Return only what lies between the first line of the entries and the line containing "은 남성의 내면에 깊은 상처를 남긴다. 관계를 회피하게 만들", both lines included.

Records for this task: Begin

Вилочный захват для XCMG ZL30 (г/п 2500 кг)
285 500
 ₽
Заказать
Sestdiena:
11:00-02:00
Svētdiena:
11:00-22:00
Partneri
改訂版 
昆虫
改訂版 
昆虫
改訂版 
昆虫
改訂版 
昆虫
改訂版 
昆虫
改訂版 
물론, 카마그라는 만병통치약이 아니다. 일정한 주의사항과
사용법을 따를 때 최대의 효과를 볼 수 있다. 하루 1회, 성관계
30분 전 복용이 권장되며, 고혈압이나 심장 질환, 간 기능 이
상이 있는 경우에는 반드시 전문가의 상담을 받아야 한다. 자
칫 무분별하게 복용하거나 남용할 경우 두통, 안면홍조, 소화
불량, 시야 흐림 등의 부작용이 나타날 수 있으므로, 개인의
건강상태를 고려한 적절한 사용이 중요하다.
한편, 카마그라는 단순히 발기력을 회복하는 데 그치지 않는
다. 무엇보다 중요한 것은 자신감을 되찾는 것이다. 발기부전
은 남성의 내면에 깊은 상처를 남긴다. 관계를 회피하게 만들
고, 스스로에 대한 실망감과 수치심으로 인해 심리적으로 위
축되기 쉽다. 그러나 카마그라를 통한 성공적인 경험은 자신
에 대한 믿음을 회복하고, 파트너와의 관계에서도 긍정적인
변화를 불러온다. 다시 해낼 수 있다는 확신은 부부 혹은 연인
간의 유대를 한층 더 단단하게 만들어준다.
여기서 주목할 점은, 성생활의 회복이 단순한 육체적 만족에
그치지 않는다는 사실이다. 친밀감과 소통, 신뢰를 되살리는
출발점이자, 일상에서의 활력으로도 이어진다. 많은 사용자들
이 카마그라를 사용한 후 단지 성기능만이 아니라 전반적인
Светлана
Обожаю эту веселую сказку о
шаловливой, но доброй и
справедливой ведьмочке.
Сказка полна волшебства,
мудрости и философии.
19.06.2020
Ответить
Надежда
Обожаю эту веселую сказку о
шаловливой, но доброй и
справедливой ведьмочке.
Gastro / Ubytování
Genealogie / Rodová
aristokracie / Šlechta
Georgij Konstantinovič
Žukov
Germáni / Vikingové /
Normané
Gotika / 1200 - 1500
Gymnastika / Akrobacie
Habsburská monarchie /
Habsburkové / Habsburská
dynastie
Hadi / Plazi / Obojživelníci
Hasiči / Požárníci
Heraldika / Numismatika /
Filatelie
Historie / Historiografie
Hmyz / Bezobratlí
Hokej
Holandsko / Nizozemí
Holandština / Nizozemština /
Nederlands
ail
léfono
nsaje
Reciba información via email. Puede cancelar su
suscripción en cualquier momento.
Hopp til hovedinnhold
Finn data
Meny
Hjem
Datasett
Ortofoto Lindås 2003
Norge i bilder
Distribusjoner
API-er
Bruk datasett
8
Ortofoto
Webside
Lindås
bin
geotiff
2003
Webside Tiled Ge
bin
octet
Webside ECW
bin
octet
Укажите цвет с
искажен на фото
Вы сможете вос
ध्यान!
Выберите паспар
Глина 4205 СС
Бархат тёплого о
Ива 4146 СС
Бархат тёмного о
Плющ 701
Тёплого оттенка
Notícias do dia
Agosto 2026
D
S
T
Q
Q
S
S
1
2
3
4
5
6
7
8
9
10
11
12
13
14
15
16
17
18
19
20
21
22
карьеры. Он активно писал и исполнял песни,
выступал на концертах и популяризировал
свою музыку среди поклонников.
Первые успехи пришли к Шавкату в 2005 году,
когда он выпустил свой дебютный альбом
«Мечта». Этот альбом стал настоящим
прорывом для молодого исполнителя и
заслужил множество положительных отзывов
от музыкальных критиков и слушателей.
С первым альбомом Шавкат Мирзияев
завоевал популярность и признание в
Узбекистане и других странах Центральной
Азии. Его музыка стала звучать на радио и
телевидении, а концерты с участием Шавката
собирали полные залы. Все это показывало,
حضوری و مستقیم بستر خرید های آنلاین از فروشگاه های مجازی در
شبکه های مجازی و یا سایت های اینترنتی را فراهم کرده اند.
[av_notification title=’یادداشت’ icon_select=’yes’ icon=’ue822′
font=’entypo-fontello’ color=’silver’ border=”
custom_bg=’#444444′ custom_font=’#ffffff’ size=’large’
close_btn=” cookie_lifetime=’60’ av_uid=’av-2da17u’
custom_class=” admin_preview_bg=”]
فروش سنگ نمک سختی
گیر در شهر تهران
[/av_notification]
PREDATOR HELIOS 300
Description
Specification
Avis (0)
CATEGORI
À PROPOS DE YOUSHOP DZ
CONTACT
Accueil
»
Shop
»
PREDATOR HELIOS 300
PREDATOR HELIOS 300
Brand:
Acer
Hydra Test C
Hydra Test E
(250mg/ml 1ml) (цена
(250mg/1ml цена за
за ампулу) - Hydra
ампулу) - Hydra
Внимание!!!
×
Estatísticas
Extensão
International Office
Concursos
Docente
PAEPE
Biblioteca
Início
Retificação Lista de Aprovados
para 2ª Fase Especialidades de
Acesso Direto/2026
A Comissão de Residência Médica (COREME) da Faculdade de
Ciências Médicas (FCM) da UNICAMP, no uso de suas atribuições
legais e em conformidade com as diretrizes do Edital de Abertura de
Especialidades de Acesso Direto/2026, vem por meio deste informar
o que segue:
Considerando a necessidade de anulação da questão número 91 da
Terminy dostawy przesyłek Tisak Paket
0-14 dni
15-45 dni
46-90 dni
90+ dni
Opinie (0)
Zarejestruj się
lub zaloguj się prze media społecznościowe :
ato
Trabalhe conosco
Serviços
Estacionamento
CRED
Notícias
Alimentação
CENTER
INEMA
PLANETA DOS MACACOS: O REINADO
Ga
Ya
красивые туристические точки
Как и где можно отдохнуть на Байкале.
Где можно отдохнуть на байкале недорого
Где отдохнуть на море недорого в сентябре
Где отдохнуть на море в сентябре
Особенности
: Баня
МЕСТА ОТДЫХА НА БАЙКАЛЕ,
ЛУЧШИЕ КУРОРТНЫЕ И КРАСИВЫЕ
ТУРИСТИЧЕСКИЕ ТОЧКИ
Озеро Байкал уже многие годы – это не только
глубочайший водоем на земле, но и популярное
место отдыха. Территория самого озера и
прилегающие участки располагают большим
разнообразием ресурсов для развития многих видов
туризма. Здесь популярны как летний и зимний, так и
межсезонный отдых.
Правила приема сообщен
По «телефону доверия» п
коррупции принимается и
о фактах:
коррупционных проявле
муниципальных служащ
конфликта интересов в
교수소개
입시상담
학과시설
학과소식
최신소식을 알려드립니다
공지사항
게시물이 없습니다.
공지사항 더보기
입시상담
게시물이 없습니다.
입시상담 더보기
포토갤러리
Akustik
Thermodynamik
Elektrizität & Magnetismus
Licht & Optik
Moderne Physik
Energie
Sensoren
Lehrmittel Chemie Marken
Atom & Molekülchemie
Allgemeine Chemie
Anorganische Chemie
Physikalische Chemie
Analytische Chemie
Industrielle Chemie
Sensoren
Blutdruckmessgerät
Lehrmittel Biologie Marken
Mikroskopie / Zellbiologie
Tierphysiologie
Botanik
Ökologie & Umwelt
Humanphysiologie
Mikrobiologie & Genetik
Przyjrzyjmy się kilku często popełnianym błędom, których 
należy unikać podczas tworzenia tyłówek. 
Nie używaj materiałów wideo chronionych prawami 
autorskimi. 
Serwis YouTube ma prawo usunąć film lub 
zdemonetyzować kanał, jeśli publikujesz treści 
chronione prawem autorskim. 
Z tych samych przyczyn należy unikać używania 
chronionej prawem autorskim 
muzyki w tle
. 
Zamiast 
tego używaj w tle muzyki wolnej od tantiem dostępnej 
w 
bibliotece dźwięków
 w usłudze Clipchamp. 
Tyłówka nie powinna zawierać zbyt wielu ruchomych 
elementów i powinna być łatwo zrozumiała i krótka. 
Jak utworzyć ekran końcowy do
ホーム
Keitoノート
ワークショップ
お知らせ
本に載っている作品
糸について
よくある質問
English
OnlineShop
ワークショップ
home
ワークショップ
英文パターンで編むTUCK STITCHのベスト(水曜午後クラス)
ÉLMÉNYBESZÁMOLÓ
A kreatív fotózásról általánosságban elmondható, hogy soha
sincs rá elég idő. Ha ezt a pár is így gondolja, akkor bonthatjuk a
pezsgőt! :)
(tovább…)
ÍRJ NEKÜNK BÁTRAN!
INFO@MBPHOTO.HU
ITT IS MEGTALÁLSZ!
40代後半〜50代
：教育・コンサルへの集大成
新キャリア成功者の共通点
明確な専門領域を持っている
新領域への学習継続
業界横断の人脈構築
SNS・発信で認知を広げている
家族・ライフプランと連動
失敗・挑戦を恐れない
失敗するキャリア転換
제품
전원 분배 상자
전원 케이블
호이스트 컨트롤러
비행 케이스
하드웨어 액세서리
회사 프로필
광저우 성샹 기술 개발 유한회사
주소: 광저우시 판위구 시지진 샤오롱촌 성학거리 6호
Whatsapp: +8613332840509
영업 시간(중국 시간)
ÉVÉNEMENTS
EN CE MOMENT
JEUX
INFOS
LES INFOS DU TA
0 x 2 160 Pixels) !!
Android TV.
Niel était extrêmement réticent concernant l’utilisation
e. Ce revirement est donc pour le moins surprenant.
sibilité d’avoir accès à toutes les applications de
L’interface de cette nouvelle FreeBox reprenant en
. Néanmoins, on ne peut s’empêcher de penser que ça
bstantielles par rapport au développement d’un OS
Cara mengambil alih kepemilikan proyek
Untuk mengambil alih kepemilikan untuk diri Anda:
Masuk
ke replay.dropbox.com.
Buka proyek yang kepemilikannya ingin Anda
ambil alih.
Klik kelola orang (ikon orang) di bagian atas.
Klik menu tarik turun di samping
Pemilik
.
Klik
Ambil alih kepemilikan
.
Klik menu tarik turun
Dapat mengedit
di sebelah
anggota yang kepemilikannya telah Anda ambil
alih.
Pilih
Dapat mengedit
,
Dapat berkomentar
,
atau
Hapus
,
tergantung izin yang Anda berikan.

Records for this task: End

=== Exercise solution ===
Вилочный захват для XCMG ZL30 (г/п 2500 кг)
285 500
 ₽
Заказать
Sestdiena:
11:00-02:00
Svētdiena:
11:00-22:00
Partneri
改訂版 
昆虫
改訂版 
昆虫
改訂版 
昆虫
改訂版 
昆虫
改訂版 
昆虫
改訂版 
물론, 카마그라는 만병통치약이 아니다. 일정한 주의사항과
사용법을 따를 때 최대의 효과를 볼 수 있다. 하루 1회, 성관계
30분 전 복용이 권장되며, 고혈압이나 심장 질환, 간 기능 이
상이 있는 경우에는 반드시 전문가의 상담을 받아야 한다. 자
칫 무분별하게 복용하거나 남용할 경우 두통, 안면홍조, 소화
불량, 시야 흐림 등의 부작용이 나타날 수 있으므로, 개인의
건강상태를 고려한 적절한 사용이 중요하다.
한편, 카마그라는 단순히 발기력을 회복하는 데 그치지 않는
다. 무엇보다 중요한 것은 자신감을 되찾는 것이다. 발기부전
은 남성의 내면에 깊은 상처를 남긴다. 관계를 회피하게 만들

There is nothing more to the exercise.